If they don’t, they may be forced to close schools and hospitals to make up the difference.
Treasurer Joe Hockey said the changes were necessary because the previous Labor government had ”built in massive growth in structural spending” that was simply unsustainable.
Moreover, the government believes that federal spending on schools and hospitals – which it does not manage – is not only unaffordable but ”blurs accountabilities”.
Up until 2024-2025, the cuts will amount to a cumulative $80 billion.
Based on population size, NSW schools and hospitals can expect to suffer a cumulative $25.5 billion reduction in funding over the next decade.
In Victoria, the cut will be $19.9 billion over the same period.
By 2024-25, the federal government will spend $25 billion a year on schools, as opposed to $30 billion if the existing arrangements had remained in place.
For hospitals, the difference is even larger – $25 billion versus $40 billion.
Underpinning the cuts is the change to indexation, which will see funding rise only to reflect the growth in population and inflation, rather than the previous formula which based federal funding on the growth in ”activity” in the health and education systems.
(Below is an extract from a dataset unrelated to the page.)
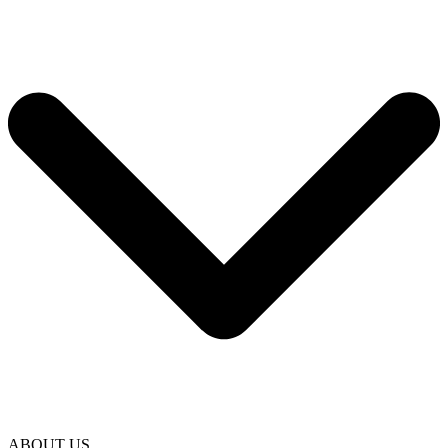
ABOUT US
The government promised to maintain health and education funding before the election, although it reserved the right to re-allocate money within the overall funding ”envelope”.
But Treasury officials in the budget lock-up said none of the cuts to schools were being re-allocated elsewhere in the education portfolio.
For hospitals, savings will be redirected to the $20 billion Medical Research Future Fund that will finance investment in new medical technologies and techniques, but only until 2019/2020.
Moreover, the states and territories will lose another $569 million in health funding from the states in the next four years, with the federal government to pull out of national partnership agreements on improving hospital services and preventative health.
In a terse statement, the federal government said: ”The states will be expected to continue contributing to these arrangements at their expense.”
One final hit to state and territory finances came with the termination of the agreement where the federal government financed some of the benefits received by seniors card holders, such as cheaper public transport fares.